• _Task statement_:
In this exercise, write out the data word for word and leave every image out.

• _Data listing_:
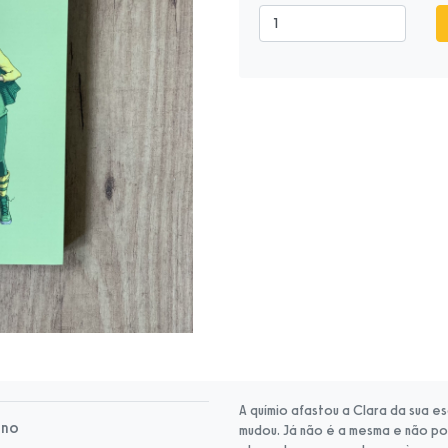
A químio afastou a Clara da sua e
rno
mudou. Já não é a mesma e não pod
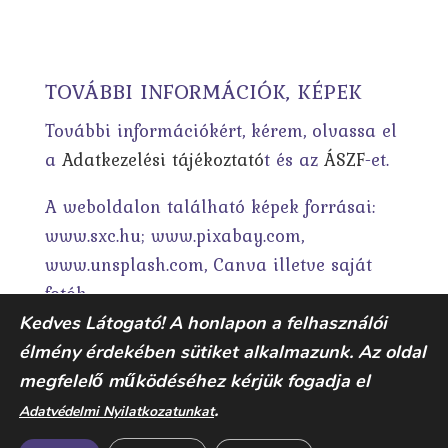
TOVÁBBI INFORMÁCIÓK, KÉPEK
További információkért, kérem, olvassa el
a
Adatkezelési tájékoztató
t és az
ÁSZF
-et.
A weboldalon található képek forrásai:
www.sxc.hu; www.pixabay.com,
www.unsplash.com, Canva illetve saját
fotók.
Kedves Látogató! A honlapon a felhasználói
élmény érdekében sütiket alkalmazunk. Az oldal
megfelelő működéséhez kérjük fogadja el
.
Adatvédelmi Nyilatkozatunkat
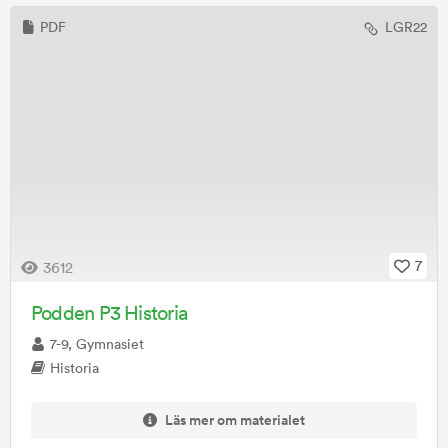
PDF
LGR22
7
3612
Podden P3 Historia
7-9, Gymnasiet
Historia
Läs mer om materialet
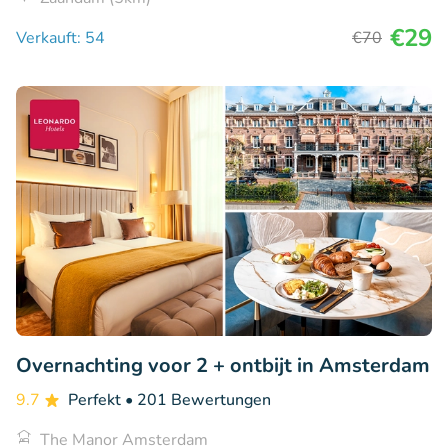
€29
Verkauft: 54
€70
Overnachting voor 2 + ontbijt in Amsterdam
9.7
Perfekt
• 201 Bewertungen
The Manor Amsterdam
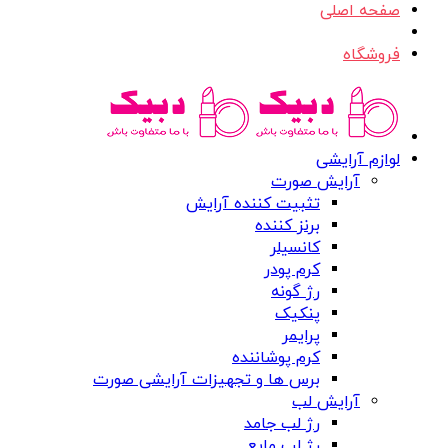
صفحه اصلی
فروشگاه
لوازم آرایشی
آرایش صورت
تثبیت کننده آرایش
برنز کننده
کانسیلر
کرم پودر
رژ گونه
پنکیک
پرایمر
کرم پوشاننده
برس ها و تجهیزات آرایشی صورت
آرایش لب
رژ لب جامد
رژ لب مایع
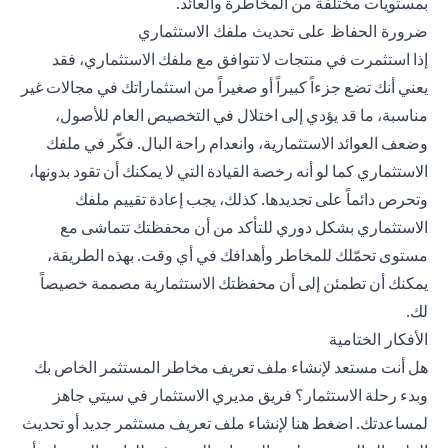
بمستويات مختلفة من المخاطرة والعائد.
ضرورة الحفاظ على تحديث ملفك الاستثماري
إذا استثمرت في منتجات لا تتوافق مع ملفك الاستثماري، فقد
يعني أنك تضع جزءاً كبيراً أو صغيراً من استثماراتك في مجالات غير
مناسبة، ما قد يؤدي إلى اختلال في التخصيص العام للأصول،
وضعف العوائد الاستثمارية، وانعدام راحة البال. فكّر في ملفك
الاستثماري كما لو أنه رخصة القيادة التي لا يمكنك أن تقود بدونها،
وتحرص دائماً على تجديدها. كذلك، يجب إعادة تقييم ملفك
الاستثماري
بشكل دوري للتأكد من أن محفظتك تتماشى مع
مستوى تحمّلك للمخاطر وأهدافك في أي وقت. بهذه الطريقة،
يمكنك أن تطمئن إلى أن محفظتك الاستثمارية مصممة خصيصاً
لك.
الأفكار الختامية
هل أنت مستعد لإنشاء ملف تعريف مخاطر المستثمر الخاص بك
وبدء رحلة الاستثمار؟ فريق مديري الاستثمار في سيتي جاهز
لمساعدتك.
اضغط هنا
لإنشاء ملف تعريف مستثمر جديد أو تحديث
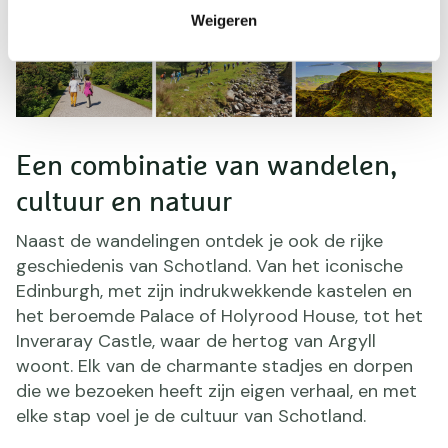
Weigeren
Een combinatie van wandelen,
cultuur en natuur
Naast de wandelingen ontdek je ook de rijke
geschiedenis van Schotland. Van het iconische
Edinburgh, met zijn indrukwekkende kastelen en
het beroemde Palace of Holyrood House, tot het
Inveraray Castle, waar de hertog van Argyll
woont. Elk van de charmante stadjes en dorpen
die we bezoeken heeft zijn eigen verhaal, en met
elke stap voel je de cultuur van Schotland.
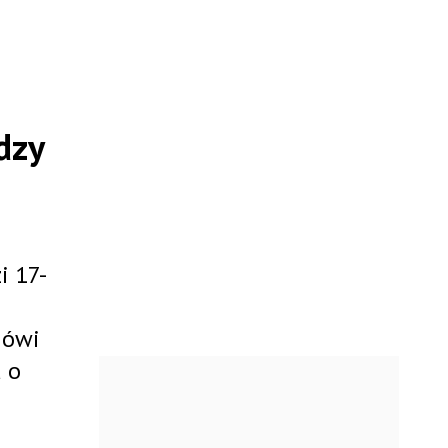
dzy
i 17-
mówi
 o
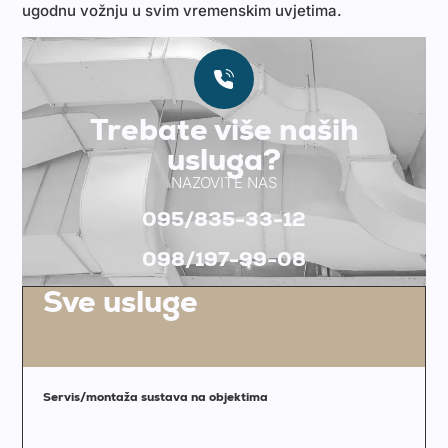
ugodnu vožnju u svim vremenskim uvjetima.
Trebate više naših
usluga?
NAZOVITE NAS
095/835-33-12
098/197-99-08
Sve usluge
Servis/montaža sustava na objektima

• _Task output_:
A químio afastou a Clara da sua e
rno
mudou. Já não é a mesma e não pod
TOVÁBBI INFORMÁCIÓK, KÉPEK
További információkért, kérem, olvassa el
a
Adatkezelési tájékoztató
t és az
ÁSZF
-et.
A weboldalon található képek forrásai:
www.sxc.hu; www.pixabay.com,
www.unsplash.com, Canva illetve saját
fotók.
Kedves Látogató! A honlapon a felhasználói
élmény érdekében sütiket alkalmazunk. Az oldal
megfelelő működéséhez kérjük fogadja el
.
Adatvédelmi Nyilatkozatunkat
PDF
LGR22
7
3612
Podden P3 Historia
7-9, Gymnasiet
Historia
Läs mer om materialet
€29
Verkauft: 54
€70
Overnachting voor 2 + ontbijt in Amsterdam
9.7
Perfekt
• 201 Bewertungen
The Manor Amsterdam
صفحه اصلی
فروشگاه
لوازم آرایشی
آرایش صورت
تثبیت کننده آرایش
برنز کننده
کانسیلر
کرم پودر
رژ گونه
پنکیک
پرایمر
کرم پوشاننده
برس ها و تجهیزات آرایشی صورت
آرایش لب
رژ لب جامد
رژ لب مایع
بمستويات مختلفة من المخاطرة والعائد.
ضرورة الحفاظ على تحديث ملفك الاستثماري
إذا استثمرت في منتجات لا تتوافق مع ملفك الاستثماري، فقد
يعني أنك تضع جزءاً كبيراً أو صغيراً من استثماراتك في مجالات غير
مناسبة، ما قد يؤدي إلى اختلال في التخصيص العام للأصول،
وضعف العوائد الاستثمارية، وانعدام راحة البال. فكّر في ملفك
الاستثماري كما لو أنه رخصة القيادة التي لا يمكنك أن تقود بدونها،
وتحرص دائماً على تجديدها. كذلك، يجب إعادة تقييم ملفك
الاستثماري
بشكل دوري للتأكد من أن محفظتك تتماشى مع
مستوى تحمّلك للمخاطر وأهدافك في أي وقت. بهذه الطريقة،
يمكنك أن تطمئن إلى أن محفظتك الاستثمارية مصممة خصيصاً
لك.
الأفكار الختامية
هل أنت مستعد لإنشاء ملف تعريف مخاطر المستثمر الخاص بك
وبدء رحلة الاستثمار؟ فريق مديري الاستثمار في سيتي جاهز
لمساعدتك.
اضغط هنا
لإنشاء ملف تعريف مستثمر جديد أو تحديث
Weigeren
Een combinatie van wandelen,
cultuur en natuur
Naast de wandelingen ontdek je ook de rijke
geschiedenis van Schotland. Van het iconische
Edinburgh, met zijn indrukwekkende kastelen en
het beroemde Palace of Holyrood House, tot het
Inveraray Castle, waar de hertog van Argyll
woont. Elk van de charmante stadjes en dorpen
die we bezoeken heeft zijn eigen verhaal, en met
elke stap voel je de cultuur van Schotland.
dzy
i 17-
mówi
 o
ugodnu vožnju u svim vremenskim uvjetima.
Trebate više naših
usluga?
NAZOVITE NAS
095/835-33-12
098/197-99-08
Sve usluge
Servis/montaža sustava na objektima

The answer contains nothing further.